The Three-Sided Mirror (La Glace à trois faces)

Based on a short story by Paul Morand, this acclaimed film traces the life of a man involved with three mistresses. The audience follows him but also sees him through the eyes of each of his lovers. Jean Epstein artfully casted a film that mixes truth with fantasy and heterosexuality with homosexuality, while also featuring notorious automobile sequences. 1927, 35mm, 38 minutes.

A Song for Poplars (La Chanson des peupliers)

In this short film, superimposed with trees and drifting clouds, the song of the poplars is the wind. 1931, 35mm, 6 minutes.

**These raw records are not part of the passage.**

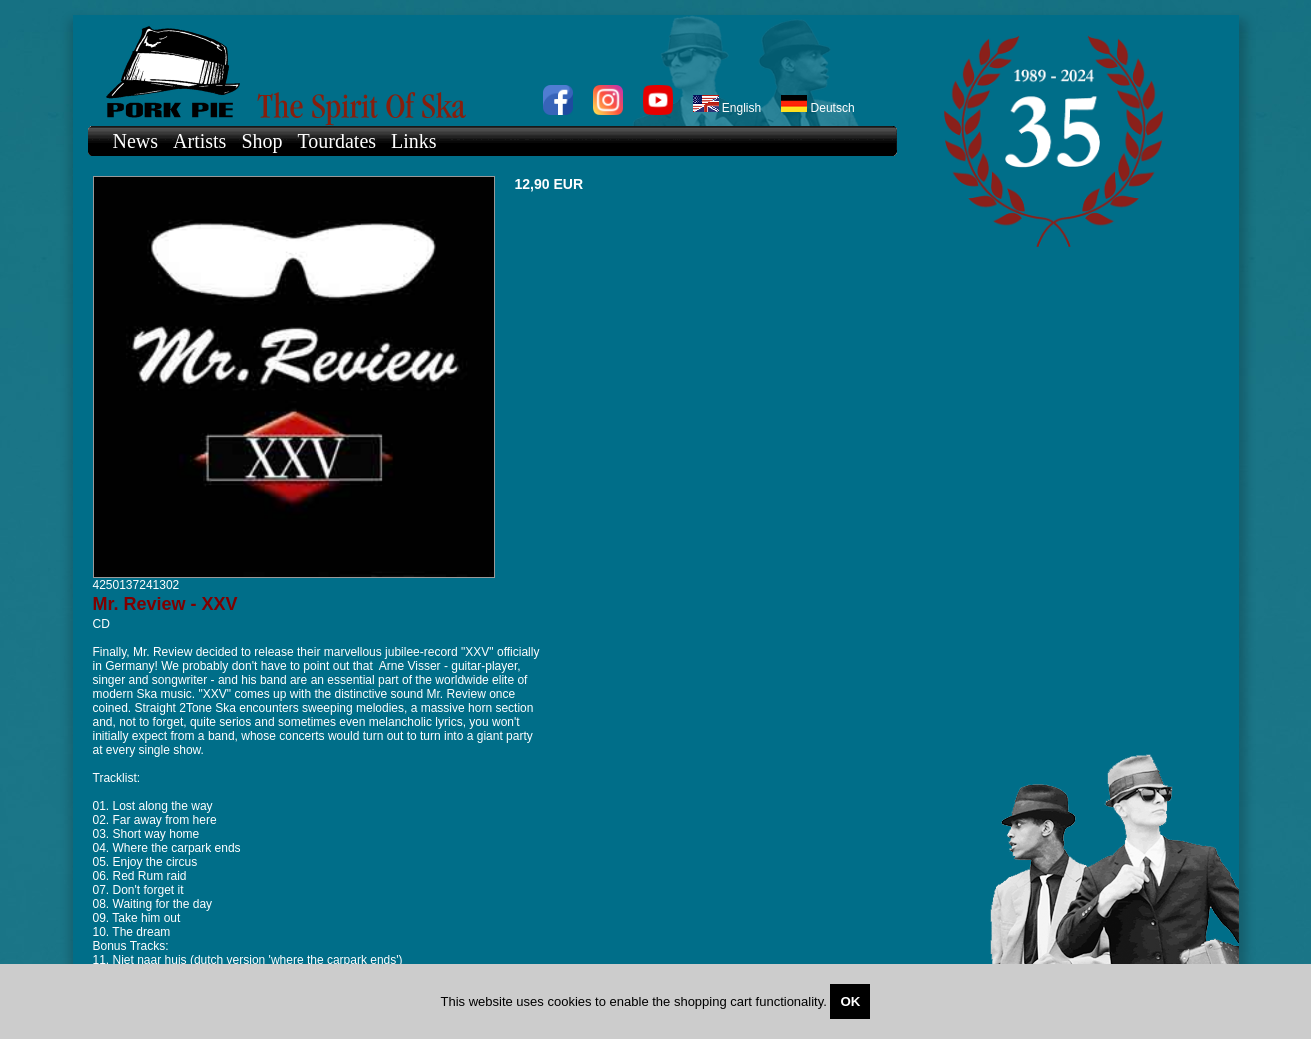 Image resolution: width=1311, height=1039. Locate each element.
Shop (261, 141)
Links (414, 141)
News (136, 141)
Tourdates (337, 141)
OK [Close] (850, 1001)
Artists (199, 141)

The Storm Tamer (Le Tempestaire)

“A film that will do honor to French cinema.” —Opéra

The ocean is the star of Epstein’s most ambitious film about an old wizard who uses magic to stop the wind. Legend and truth combine in this piece of abstract cinema, which includes sound experiments that had a lasting influence on subsequent generations of avant-garde filmmakers. 1947, 35mm, 22 minutes.

Post-Screening Discussion

Following the screening, join Christophe Wall-Romana for a discussion about the film. Wall-Romana is associate professor in the Department of French and Italian at the University of Minnesota, where he is also affiliated with the new graduate major in Moving Image Studies. His research has focused on the textual intersections of French poetry and cinema, especially around the post–World War II narrative avant-garde in France. He is the author of Jean Epstein (Manchester, 2012), the first monograph in English on the filmmaker.